Llanura de Maratón en la actualidad

Filípides, en el sector central de la falange, al mando directo de Arístides, clamó con todas sus fuerzas invocando a su diosa patrona, a la vez que los 11.000 griegos allí presentes. A su izquierda estaba su primo Lisandro, al que debía proteger con su escudo. A su vez, a él lo guarnecía un eleusino, Esquilo, un poeta de cierto renombre ya, sobre todo escribiendo tragedias, que había dedicado un par de epinicios a las victorias del corredor en la arena de los estadios.

Un suave toque de flautas dio comienzo al peán, que las 11000 gargantas helenas corearon al unísono. Sin parar de cantar se dio la señal y se lanzaron a una carrera suicida para salvar los poco más de 100 metros que los separaban de las tropas medas. Los medos, sorprendidos por esta carrera, insólita hasta la época, intentaron neutralizar la avalancha que se les venía encima con una tormenta de flechas. Pero los atenienses, sin perder en ningún momento la formación cerrada, neutralizaron ésta con sus escudos o con su recia armadura. Cruzaron en línea cerrada el riachuelo y se abalanzaron sobre la vanguardia enemiga. El choque fue brutal.
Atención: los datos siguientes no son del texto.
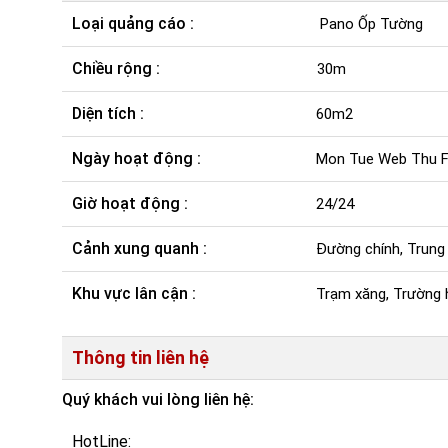
Loại quảng cáo :
Pano Ốp Tường
Chiều rộng :
30m
Diện tích :
60m2
Ngày hoạt động :
Mon Tue Web Thu Fr
Giờ hoạt động :
24/24
Cảnh xung quanh :
Đường chính, Trung
Khu vực lân cận :
Trạm xăng, Trường h
Thông tin liên hệ
Quý khách vui lòng liên hệ:
HotLine:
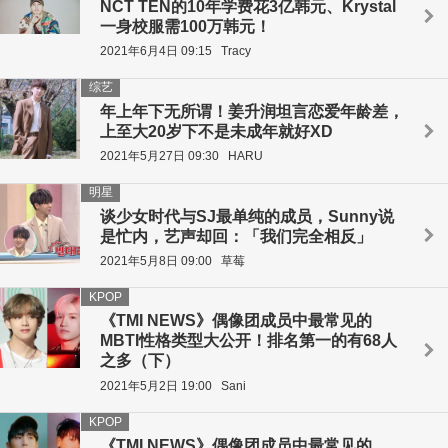
NCT TEN的10年学费花3亿韩元、Krystal
一身校服需100万韩元！
2021年6月4日 09:15
Tracy
综艺
年上年下无所谓！姜升润坦言恋爱年龄差，
上至大20岁下不是未成年就好XD
2021年5月27日 09:30
HARU
明星
谈少女时代与SJ最单纯的成员，Sunny说
是忙内，艺声却回：「我们完全相反」
2021年5月8日 09:00
草莓
KPOP
《TMI NEWS》偶像团成员中最常见的
MBTI性格类型大公开！排名第一的有68人
之多（下）
2021年5月2日 19:00
Sani
KPOP
《TMI NEWS》偶像团成员中最常见的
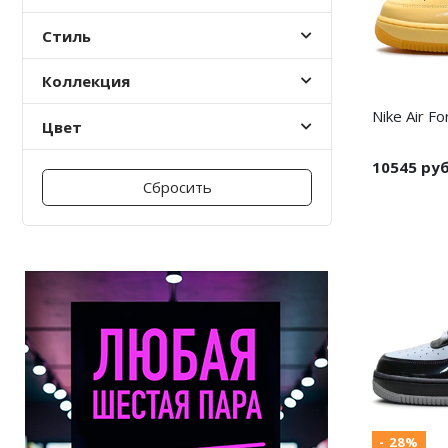
Стиль
Коллекция
Nike Air F
Цвет
10545 ру
Сбросить
- 28%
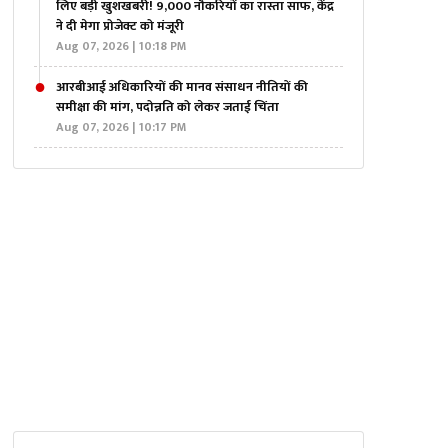
लिए बड़ी खुशखबरी! 9,000 नौकरियों का रास्ता साफ, केंद्र
ने दी मेगा प्रोजेक्ट को मंजूरी
Aug 07, 2026 | 10:18 PM
आरबीआई अधिकारियों की मानव संसाधन नीतियों की
समीक्षा की मांग, पदोन्नति को लेकर जताई चिंता
Aug 07, 2026 | 10:17 PM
Artafernes, un sobrino del rey Darío, que estaba al mando de las tropas de tierra, dio órdenes para que entraran en acción los catafractos y desmenuzaran a los áticos por los flancos. Mas las ramas y árboles cortadas y desperdigadas por la salida de la bahía impidieron esta maniobra. Neutralizaron al arma más mortífera de los asiáticos. El nerviosismo comenzó a cundir entre su estado mayor.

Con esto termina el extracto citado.